### What the task requires
Please give back the listing exactly, without any of its pictures.

(Data extract Opens)

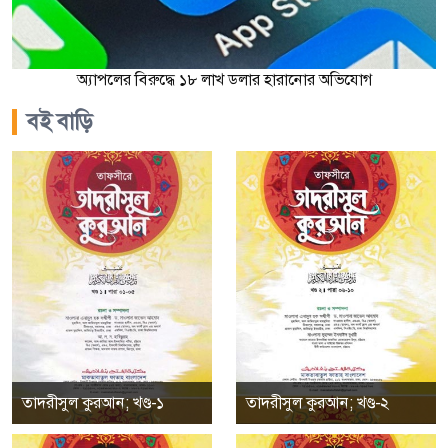
অ্যাপলের বিরুদ্ধে ১৮ লাখ ডলার হারানোর অভিযোগ
বই বাড়ি
তাদরীসুল কুরআন; খণ্ড-১
তাদরীসুল কুরআন; খণ্ড-২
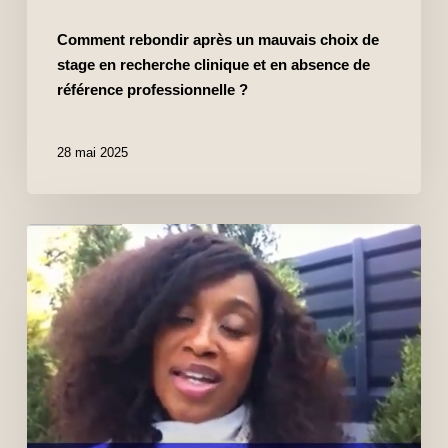
Comment rebondir après un mauvais choix de
stage en recherche clinique et en absence de
référence professionnelle ?
28 mai 2025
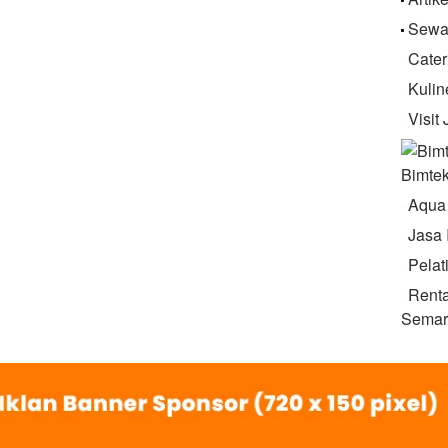
Sewa
Cater
Visit
Bimte
Aqua
Jasa 
Pelat
Renta
Semar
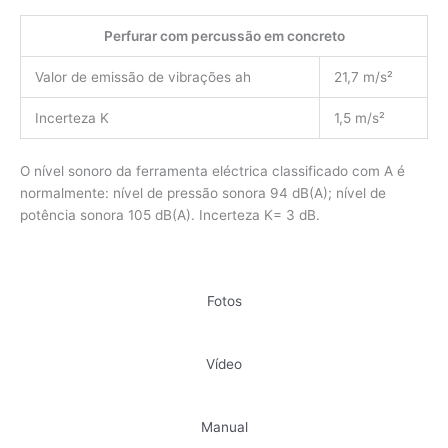
Perfurar com percussão em concreto
Valor de emissão de vibrações ah
21,7 m/s²
Incerteza K
1,5 m/s²
O nível sonoro da ferramenta eléctrica classificado com A é
normalmente: nível de pressão sonora 94 dB(A); nível de
potência sonora 105 dB(A). Incerteza K= 3 dB.
Fotos
Vídeo
Manual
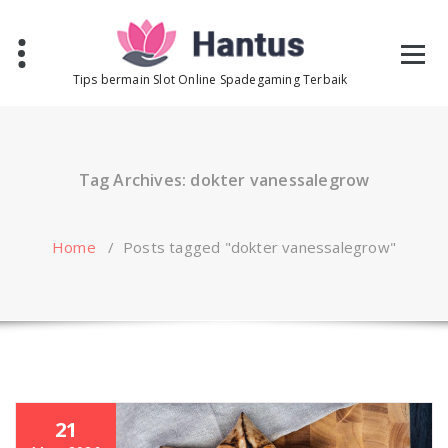
Skip
to
content
Tips bermain Slot Online Spadegaming Terbaik
Tag Archives: dokter vanessalegrow
Home
/
Posts tagged "dokter vanessalegrow"
21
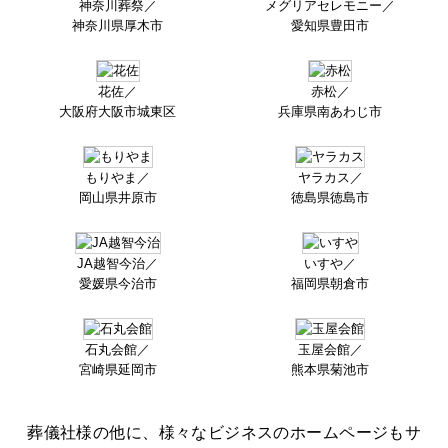
神奈川葬祭／
メグリアセレモニー／
神奈川県厚木市
愛知県豊田市
花佐／
赤松／
大阪府大阪市城東区
兵庫県南あわじ市
もりやま／
ヤラカス／
岡山県井原市
徳島県徳島市
JA越智今治／
いすや／
愛媛県今治市
福岡県朝倉市
石丸会館／
玉屋会館／
宮崎県延岡市
熊本県菊池市
葬儀社様の他に、様々なビジネスのホームページもサ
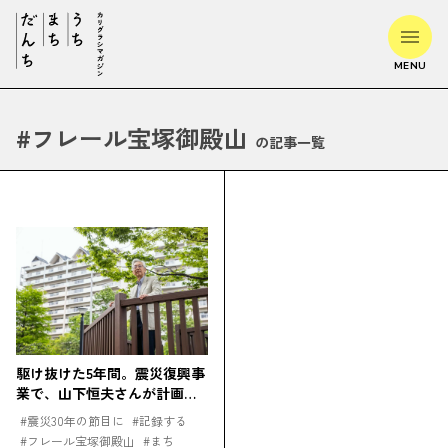
MENU
#
フレール宝塚御殿山
の記事一覧
駆け抜けた5年間。震災復興事
業で、山下恒夫さんが計画に
携わった復興住宅を訪ねて
#
震災30年の節目に
#
記録する
#
フレール宝塚御殿山
#
まち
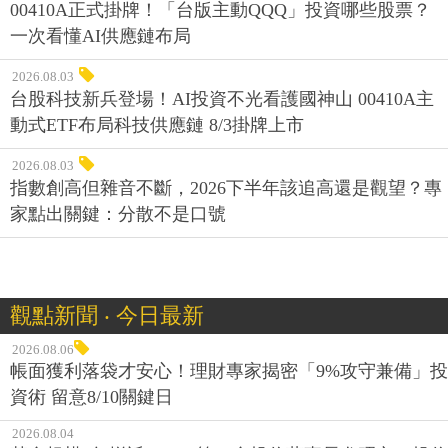
00410A正式掛牌！「台版主動QQQ」投資哪些股票？
一次看懂AI供應鏈布局
2026.08.03
台股科技新兵登場！AI投資不光看護國神山 00410A主
動式ETF布局科技供應鏈 8/3掛牌上市
2026.08.03
指數創高但雜音不斷，2026下半年該追高還是觀望？專
家點出關鍵：分散不是口號
觀點新聞 ‧ 今日最新
2026.08.06
帳面獲利落袋才安心！理財專家揭密「9%攻守兼備」投
資術 留意8/10關鍵日
2026.08.04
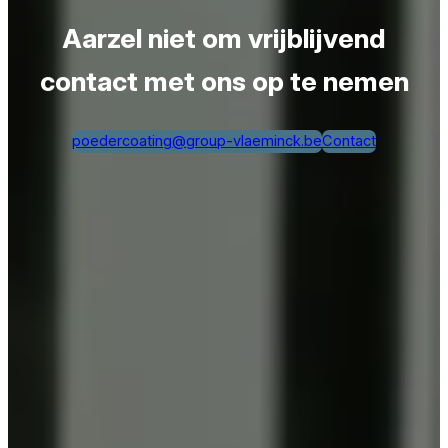
Aarzel niet om vrijblijvend
contact met ons op te nemen
poedercoating@group-vlaeminck.be
Contact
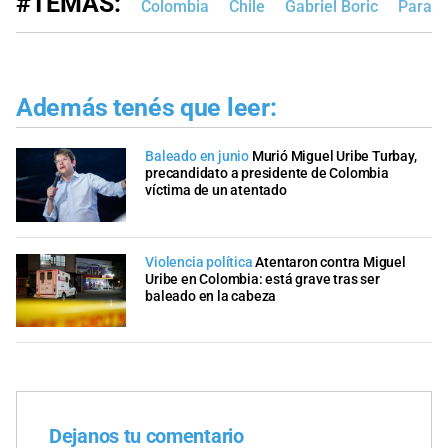
#TEMAS:
Colombia
Chile
Gabriel Boric
Parag
Además tenés que leer:
Baleado en junio
Murió Miguel Uribe Turbay,
precandidato a presidente de Colombia
víctima de un atentado
Violencia política
Atentaron contra Miguel
Uribe en Colombia: está grave tras ser
baleado en la cabeza
Dejanos tu comentario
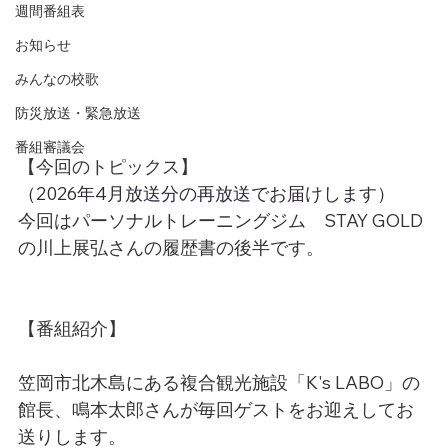
週間番組表
お知らせ
みんなの校歌
防災放送・緊急放送
番組審議会
【今回のトピックス】
（2026年4月放送分の再放送でお届けします）
今回はパーソナルトレーニングジム　STAY GOLD
の川上展弘さんの履歴書の後半です。
【番組紹介】
笠岡市北木島にある複合観光施設「K's LABO」の
館長、鳴本太郎さんが毎回ゲストをお迎えしてお
送りします。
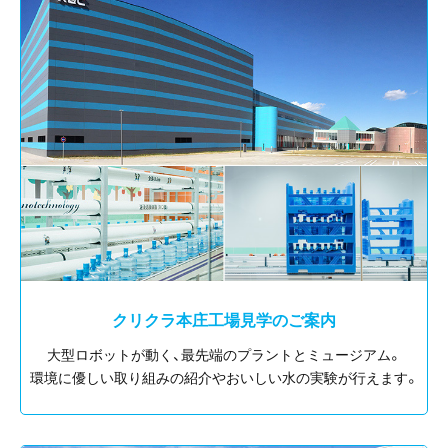
クリクラ本庄工場見学のご案内
大型ロボットが動く、最先端のプラントとミュージアム。
環境に優しい取り組みの紹介やおいしい水の実験が行えます。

(Data extract Closes)

### Reply to the task
অ্যাপলের বিরুদ্ধে ১৮ লাখ ডলার হারানোর অভিযোগ
বই বাড়ি
তাদরীসুল কুরআন; খণ্ড-১
তাদরীসুল কুরআন; খণ্ড-২
Comment rebondir après un mauvais choix de
stage en recherche clinique et en absence de
référence professionnelle ?
28 mai 2025
Sewa
Cater
Visit
Bimte
Aqua
Jasa 
Pelat
Renta
Semar
Perfurar com percussão em concreto
Valor de emissão de vibrações ah
21,7 m/s²
Incerteza K
1,5 m/s²
O nível sonoro da ferramenta eléctrica classificado com A é
normalmente: nível de pressão sonora 94 dB(A); nível de
potência sonora 105 dB(A). Incerteza K= 3 dB.
Fotos
Vídeo
Manual
Skip
to
content
Tips bermain Slot Online Spadegaming Terbaik
Tag Archives: dokter vanessalegrow
Home
/
Posts tagged "dokter vanessalegrow"
21
神奈川葬祭／
メグリアセレモニー／
神奈川県厚木市
愛知県豊田市
花佐／
赤松／
大阪府大阪市城東区
兵庫県南あわじ市
もりやま／
ヤラカス／
岡山県井原市
徳島県徳島市
JA越智今治／
いすや／
愛媛県今治市
福岡県朝倉市
石丸会館／
玉屋会館／
宮崎県延岡市
熊本県菊池市
葬儀社様の他に、様々なビジネスのホームページもサ
MENU
#
フレール宝塚御殿山
の記事一覧
駆け抜けた5年間。震災復興事
業で、山下恒夫さんが計画に
携わった復興住宅を訪ねて
#
震災30年の節目に
#
記録する
#
フレール宝塚御殿山
#
まち
00410A正式掛牌！「台版主動QQQ」投資哪些股票？
一次看懂AI供應鏈布局
2026.08.03
台股科技新兵登場！AI投資不光看護國神山 00410A主
動式ETF布局科技供應鏈 8/3掛牌上市
2026.08.03
指數創高但雜音不斷，2026下半年該追高還是觀望？專
家點出關鍵：分散不是口號
觀點新聞 ‧ 今日最新
2026.08.06
帳面獲利落袋才安心！理財專家揭密「9%攻守兼備」投
資術 留意8/10關鍵日
2026.08.04
Aarzel niet om vrijblijvend
contact met ons op te nemen
poedercoating@group-vlaeminck.be
Contact
#TEMAS:
Colombia
Chile
Gabriel Boric
Parag
Además tenés que leer:
Baleado en junio
Murió Miguel Uribe Turbay,
precandidato a presidente de Colombia
víctima de un atentado
Violencia política
Atentaron contra Miguel
Uribe en Colombia: está grave tras ser
baleado en la cabeza
Dejanos tu comentario
週間番組表
お知らせ
みんなの校歌
防災放送・緊急放送
番組審議会
【今回のトピックス】
（2026年4月放送分の再放送でお届けします）
今回はパーソナルトレーニングジム　STAY GOLD
の川上展弘さんの履歴書の後半です。
【番組紹介】
笠岡市北木島にある複合観光施設「K's LABO」の
館長、鳴本太郎さんが毎回ゲストをお迎えしてお
送りします。
クリクラ本庄工場見学のご案内
大型ロボットが動く、最先端のプラントとミュージアム。
環境に優しい取り組みの紹介やおいしい水の実験が行えます。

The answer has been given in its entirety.